In our quest to harness Python's extensive capabilities within JMP, we faced the challenge of integrating Python's flexibility with JMP’s intuitive and interactive user experience. Prior to JMP 18, we achieved this through a workaround ‒ running Python on a server to bypass JMP’s cumbersome Python integration. However, the release of JMP18 re-introduced Python integration, simplifying this process.

Building on our initial concept of enabling JMP users to leverage Python without requiring programming expertise, we developed JMPyFacade (JMPy). This tool offers a familiar interface, since it is similar to JMP's, for executing predefined Python services via dynamically generated user interface, all while abstracting the underlying Python and JSL code.

In this presentation, we explore the technical architecture of JMPyFacade and demonstrate how it effectively bridges the gap between JMP and Python. Attendees learn how Python can be leveraged within JMP for efficient and engaging data analysis.


 

 

Hello, welcome to my poster presentation regarding Bridging JMP and Python for seamless and engaging analysis. My name is Jarmo Hirvonen and I work from Murata in Finland. In this poster, I will explain why you should utilize Python in JMP, or Python integration in JMP. Some things to note regarding the integration, and one of the applications we have developed here Murata, Finland, me and my colleague Eero, that utilizes the integration. Let's start with why do you utilize this capability in JMP?

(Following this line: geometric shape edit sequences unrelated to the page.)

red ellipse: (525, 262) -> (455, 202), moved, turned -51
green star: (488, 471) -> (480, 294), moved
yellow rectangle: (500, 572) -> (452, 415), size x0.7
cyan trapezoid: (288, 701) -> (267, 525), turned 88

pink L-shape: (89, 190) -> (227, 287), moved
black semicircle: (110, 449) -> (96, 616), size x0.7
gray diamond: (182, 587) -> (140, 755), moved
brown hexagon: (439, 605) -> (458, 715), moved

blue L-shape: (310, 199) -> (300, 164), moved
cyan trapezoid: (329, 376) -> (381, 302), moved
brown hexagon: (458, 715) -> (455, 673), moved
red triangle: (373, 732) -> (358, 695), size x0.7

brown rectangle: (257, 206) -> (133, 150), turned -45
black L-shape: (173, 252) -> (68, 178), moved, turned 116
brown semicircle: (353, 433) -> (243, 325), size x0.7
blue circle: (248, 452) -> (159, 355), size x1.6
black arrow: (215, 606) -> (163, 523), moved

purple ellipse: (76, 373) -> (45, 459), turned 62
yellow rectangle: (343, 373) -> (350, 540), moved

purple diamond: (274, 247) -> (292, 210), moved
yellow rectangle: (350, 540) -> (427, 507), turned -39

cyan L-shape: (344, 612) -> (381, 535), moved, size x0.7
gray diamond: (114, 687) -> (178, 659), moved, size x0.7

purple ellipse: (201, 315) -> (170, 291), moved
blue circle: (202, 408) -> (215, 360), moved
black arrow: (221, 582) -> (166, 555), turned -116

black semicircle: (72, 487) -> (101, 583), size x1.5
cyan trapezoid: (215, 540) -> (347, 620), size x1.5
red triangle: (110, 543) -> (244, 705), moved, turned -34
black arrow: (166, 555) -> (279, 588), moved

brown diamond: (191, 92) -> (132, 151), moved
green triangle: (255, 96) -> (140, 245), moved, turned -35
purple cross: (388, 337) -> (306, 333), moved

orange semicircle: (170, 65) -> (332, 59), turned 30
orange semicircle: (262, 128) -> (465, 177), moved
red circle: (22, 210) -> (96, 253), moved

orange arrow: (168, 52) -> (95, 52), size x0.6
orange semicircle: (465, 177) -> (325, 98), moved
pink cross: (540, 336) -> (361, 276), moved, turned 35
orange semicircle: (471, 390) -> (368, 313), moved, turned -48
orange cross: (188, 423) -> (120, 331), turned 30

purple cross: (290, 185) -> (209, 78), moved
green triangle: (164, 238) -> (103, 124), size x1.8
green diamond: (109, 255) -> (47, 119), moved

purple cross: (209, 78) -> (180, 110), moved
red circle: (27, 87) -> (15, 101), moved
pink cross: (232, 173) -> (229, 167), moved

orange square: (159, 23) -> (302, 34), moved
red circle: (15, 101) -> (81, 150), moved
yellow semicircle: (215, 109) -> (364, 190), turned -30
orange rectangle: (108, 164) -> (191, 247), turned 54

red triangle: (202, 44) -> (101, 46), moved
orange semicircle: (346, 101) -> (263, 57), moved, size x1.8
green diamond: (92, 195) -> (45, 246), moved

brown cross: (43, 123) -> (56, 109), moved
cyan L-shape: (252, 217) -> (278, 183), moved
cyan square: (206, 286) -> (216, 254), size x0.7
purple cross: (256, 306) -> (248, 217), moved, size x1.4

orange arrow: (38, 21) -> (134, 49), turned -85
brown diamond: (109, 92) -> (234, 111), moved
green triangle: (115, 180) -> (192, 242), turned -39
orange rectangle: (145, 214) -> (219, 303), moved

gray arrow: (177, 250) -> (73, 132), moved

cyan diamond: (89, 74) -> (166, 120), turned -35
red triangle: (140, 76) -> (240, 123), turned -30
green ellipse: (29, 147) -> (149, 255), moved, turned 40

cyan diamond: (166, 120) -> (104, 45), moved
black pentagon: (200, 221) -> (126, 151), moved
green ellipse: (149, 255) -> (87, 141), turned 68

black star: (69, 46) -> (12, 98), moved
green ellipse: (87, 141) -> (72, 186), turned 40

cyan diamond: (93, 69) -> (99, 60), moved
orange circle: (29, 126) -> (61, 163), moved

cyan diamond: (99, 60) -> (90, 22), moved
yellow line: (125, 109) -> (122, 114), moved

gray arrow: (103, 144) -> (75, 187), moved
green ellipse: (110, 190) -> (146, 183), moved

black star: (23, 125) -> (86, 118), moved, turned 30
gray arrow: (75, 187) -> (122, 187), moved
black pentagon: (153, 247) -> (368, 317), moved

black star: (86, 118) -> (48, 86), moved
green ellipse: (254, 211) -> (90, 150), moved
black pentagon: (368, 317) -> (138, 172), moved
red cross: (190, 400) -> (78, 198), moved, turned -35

JMP is very visual and interactive tool with good analytical capabilities. On the other hand, Python is basically the de facto programming language for many data-related tasks. It has many very well established libraries, and it's possible that your company even have their own capabilities in Python.

I see this from two points of view. We have some first users who will get access to features that are not natively available in JMP, such as some machine learning models, Torch, it's one example, and then access to file types you couldn't otherwise use in JMP.

One example from that is Parquet files, so you can open them in Python and then bring them through the integration to JMP. Then for Python first users, they get access to JMP's visual and interactive tools that they can utilize then, either directly in JMP or then in some integrated way from the Python side. Of course, there are also some analytical capabilities that you can only find from JMP. Then things to note regarding this integration between JMP and Python, Python is installed with JMP 18, that's one thing.

It is a bit slow on initial load per JMP instance. Meaning, the venue first loaded in the JMP instance, it takes some time, but on the next load, if you don't close JMP fully, it's faster. You might have to take this account if you are just doing something very small. It might be worth trying to do it in just JSL, it's faster.

Packet management and installation can sometimes cause some problems, but there is some documentation regarding it, but sometimes it can be a bit of a hassle to solve. You have only one environment, so if you are used to working with virtual environments, you cannot currently do it in job integration. You have to understand on some level the JSL and Python data type conversions, but there's a documentation on some web page regarding this. Scoping can be confusing, or it is a bit confusing. The Python is basically on global scope, and depending on how you name your variables, they can get a bit tangled between different scripts and so on.

Then finally, in my opinion, maybe that one of the biggest things here is that Python debugging and development can be a bit annoying experience, and it can be difficult to get into a flow. This is mostly because you cannot reset the Python in JMP or restart the kernel, and you end up in this type of "cycle of the development". You develop in Python, then you want to test it, and you suspect that there's something that you would want to clean from some variables for example.

Only way to do it currently is to close the JMP instance, rerun the JMPs, then load everything back, and then you can test the code. This is not a cycle, it basically breaks here, and you have to restart the whole thing again from start. It breaks the flow. That cause a frustration, you can mitigate this a little bit, depending on how you write your Python code.

Then to our application, so what is JMPyFacade? First, the name comes from the way it facades basically the complicated JMP and Python code behind fairly similar, fairly familiar JMP-like user interface. It is version control added, which gives JMP users access to Python capabilities that have been predetermined. We call these services. These range from very simple dataset creations to much more complicated, [inaudible 00:04:34] learning models.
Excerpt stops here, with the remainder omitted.